**EXERCISE PROMPT**
Print the data that follows again, keeping every line exact.

Data items
★ ★ ★
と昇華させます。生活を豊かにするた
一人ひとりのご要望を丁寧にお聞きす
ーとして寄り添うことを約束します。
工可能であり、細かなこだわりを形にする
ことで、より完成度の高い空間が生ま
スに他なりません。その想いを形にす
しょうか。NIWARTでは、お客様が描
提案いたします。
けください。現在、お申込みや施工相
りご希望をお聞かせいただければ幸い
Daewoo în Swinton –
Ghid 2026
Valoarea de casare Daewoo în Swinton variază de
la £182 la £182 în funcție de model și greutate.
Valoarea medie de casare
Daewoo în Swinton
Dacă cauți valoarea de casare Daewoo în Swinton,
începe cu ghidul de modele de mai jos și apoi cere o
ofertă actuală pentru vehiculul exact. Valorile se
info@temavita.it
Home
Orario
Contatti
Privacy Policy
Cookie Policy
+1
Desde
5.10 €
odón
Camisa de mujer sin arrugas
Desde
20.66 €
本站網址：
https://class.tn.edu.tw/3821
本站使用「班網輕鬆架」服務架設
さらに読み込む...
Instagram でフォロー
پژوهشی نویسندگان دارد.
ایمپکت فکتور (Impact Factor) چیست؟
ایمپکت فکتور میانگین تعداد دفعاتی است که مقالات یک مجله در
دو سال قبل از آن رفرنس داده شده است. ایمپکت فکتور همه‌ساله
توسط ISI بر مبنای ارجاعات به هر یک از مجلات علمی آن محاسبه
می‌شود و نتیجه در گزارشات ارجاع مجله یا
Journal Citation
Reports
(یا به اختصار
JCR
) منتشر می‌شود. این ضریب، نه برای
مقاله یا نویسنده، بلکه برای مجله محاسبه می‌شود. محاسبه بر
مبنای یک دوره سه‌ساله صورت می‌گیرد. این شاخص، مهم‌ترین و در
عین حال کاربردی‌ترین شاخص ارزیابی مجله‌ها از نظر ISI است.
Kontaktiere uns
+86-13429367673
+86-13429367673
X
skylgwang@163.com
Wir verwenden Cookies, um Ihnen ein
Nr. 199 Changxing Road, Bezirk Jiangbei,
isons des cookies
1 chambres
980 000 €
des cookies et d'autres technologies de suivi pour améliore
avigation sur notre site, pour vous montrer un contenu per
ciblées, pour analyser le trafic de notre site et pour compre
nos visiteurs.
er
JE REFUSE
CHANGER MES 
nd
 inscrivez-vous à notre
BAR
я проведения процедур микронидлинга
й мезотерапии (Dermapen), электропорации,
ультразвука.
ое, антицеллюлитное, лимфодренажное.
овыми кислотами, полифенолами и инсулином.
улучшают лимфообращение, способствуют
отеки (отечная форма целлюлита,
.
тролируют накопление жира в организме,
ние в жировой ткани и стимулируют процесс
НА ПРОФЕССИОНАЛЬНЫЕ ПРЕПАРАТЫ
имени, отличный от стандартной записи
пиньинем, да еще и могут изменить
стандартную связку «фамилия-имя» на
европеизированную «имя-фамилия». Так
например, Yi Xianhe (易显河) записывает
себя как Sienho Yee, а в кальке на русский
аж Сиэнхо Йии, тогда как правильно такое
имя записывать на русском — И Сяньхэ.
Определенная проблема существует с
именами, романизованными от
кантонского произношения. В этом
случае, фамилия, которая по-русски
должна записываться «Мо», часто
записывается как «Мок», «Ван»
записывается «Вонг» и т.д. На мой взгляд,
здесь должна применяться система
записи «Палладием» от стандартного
★ ★ ★
**EXERCISE RESULT**
と昇華させます。生活を豊かにするた
一人ひとりのご要望を丁寧にお聞きす
ーとして寄り添うことを約束します。
工可能であり、細かなこだわりを形にする
ことで、より完成度の高い空間が生ま
スに他なりません。その想いを形にす
しょうか。NIWARTでは、お客様が描
提案いたします。
けください。現在、お申込みや施工相
りご希望をお聞かせいただければ幸い
Daewoo în Swinton –
Ghid 2026
Valoarea de casare Daewoo în Swinton variază de
la £182 la £182 în funcție de model și greutate.
Valoarea medie de casare
Daewoo în Swinton
Dacă cauți valoarea de casare Daewoo în Swinton,
începe cu ghidul de modele de mai jos și apoi cere o
ofertă actuală pentru vehiculul exact. Valorile se
info@temavita.it
Home
Orario
Contatti
Privacy Policy
Cookie Policy
+1
Desde
5.10 €
odón
Camisa de mujer sin arrugas
Desde
20.66 €
本站網址：
https://class.tn.edu.tw/3821
本站使用「班網輕鬆架」服務架設
さらに読み込む...
Instagram でフォロー
پژوهشی نویسندگان دارد.
ایمپکت فکتور (Impact Factor) چیست؟
ایمپکت فکتور میانگین تعداد دفعاتی است که مقالات یک مجله در
دو سال قبل از آن رفرنس داده شده است. ایمپکت فکتور همه‌ساله
توسط ISI بر مبنای ارجاعات به هر یک از مجلات علمی آن محاسبه
می‌شود و نتیجه در گزارشات ارجاع مجله یا
Journal Citation
Reports
(یا به اختصار
JCR
) منتشر می‌شود. این ضریب، نه برای
مقاله یا نویسنده، بلکه برای مجله محاسبه می‌شود. محاسبه بر
مبنای یک دوره سه‌ساله صورت می‌گیرد. این شاخص، مهم‌ترین و در
عین حال کاربردی‌ترین شاخص ارزیابی مجله‌ها از نظر ISI است.
Kontaktiere uns
+86-13429367673
+86-13429367673
X
skylgwang@163.com
Wir verwenden Cookies, um Ihnen ein
Nr. 199 Changxing Road, Bezirk Jiangbei,
isons des cookies
1 chambres
980 000 €
des cookies et d'autres technologies de suivi pour améliore
avigation sur notre site, pour vous montrer un contenu per
ciblées, pour analyser le trafic de notre site et pour compre
nos visiteurs.
er
JE REFUSE
CHANGER MES 
nd
 inscrivez-vous à notre
BAR
я проведения процедур микронидлинга
й мезотерапии (Dermapen), электропорации,
ультразвука.
ое, антицеллюлитное, лимфодренажное.
овыми кислотами, полифенолами и инсулином.
улучшают лимфообращение, способствуют
отеки (отечная форма целлюлита,
.
тролируют накопление жира в организме,
ние в жировой ткани и стимулируют процесс
НА ПРОФЕССИОНАЛЬНЫЕ ПРЕПАРАТЫ
имени, отличный от стандартной записи
пиньинем, да еще и могут изменить
стандартную связку «фамилия-имя» на
европеизированную «имя-фамилия». Так
например, Yi Xianhe (易显河) записывает
себя как Sienho Yee, а в кальке на русский
аж Сиэнхо Йии, тогда как правильно такое
имя записывать на русском — И Сяньхэ.
Определенная проблема существует с
именами, романизованными от
кантонского произношения. В этом
случае, фамилия, которая по-русски
должна записываться «Мо», часто
записывается как «Мок», «Ван»
записывается «Вонг» и т.д. На мой взгляд,
здесь должна применяться система
записи «Палладием» от стандартного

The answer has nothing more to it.